> **DATA SHOWN**:
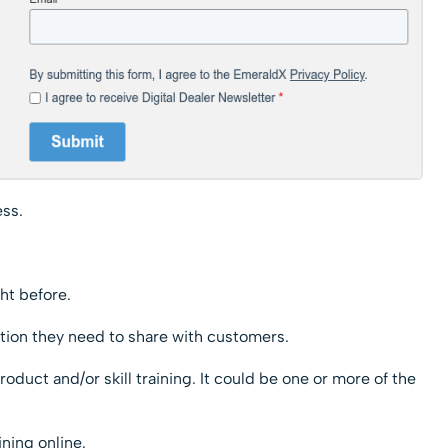
ess.
ht before.
ation they need to share with customers.
oduct and/or skill training. It could be one or more of the
ining online.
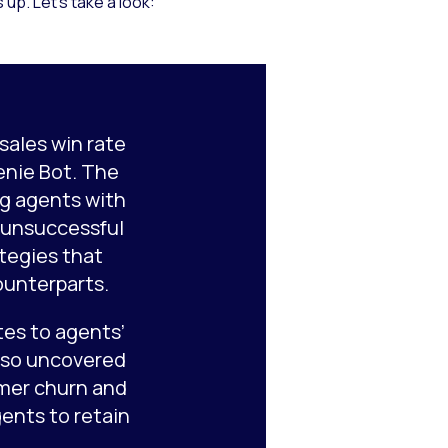
up. Let’s take a look:
sales win rate
enie Bot. The
g agents with
h unsuccessful
ategies that
ounterparts.
es to agents’
also uncovered
mer churn and
ents to retain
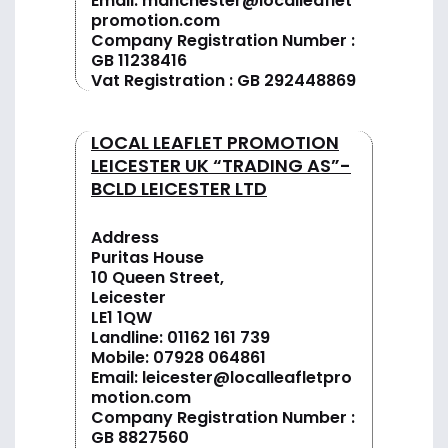
Email:
manchester@localleaflet
promotion.com
Company Registration Number :
GB 11238416
Vat Registration : GB 292448869
LOCAL LEAFLET PROMOTION
LEICESTER UK “TRADING AS”-
BCLD LEICESTER LTD
Address
Puritas House
10 Queen Street,
Leicester
LE1 1QW
Landline:
01162 161 739
Mobile:
07928 064861
Email:
leicester@localleafletpro
motion.com
Company Registration Number :
GB 8827560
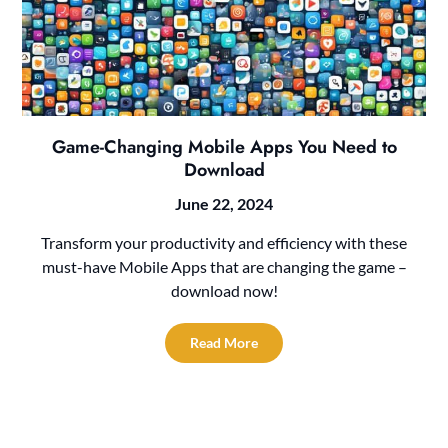
Game-Changing Mobile Apps You Need to
Download
June 22, 2024
Transform your productivity and efficiency with these
must-have Mobile Apps that are changing the game –
download now!
Read More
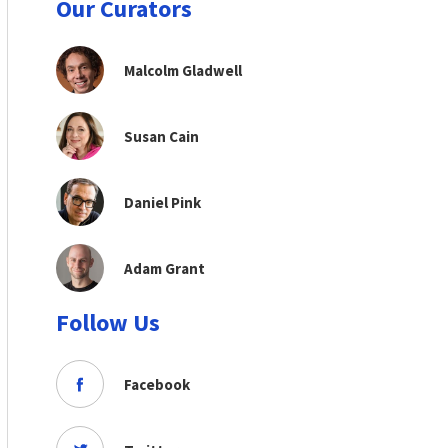
Our Curators
Malcolm Gladwell
Susan Cain
Daniel Pink
Adam Grant
Follow Us
Facebook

> **EXERCISE GOAL**: Copy nothing but the lines from the top of the data down to the line containing "GB 11238416", and leave the pictures out.

> **RESPONSE FOR THIS EXERCISE**:
ess.
ht before.
ation they need to share with customers.
oduct and/or skill training. It could be one or more of the
ining online.
up. Let’s take a look:
sales win rate
enie Bot. The
g agents with
h unsuccessful
ategies that
ounterparts.
es to agents’
also uncovered
mer churn and
ents to retain
Email:
manchester@localleaflet
promotion.com
Company Registration Number :
GB 11238416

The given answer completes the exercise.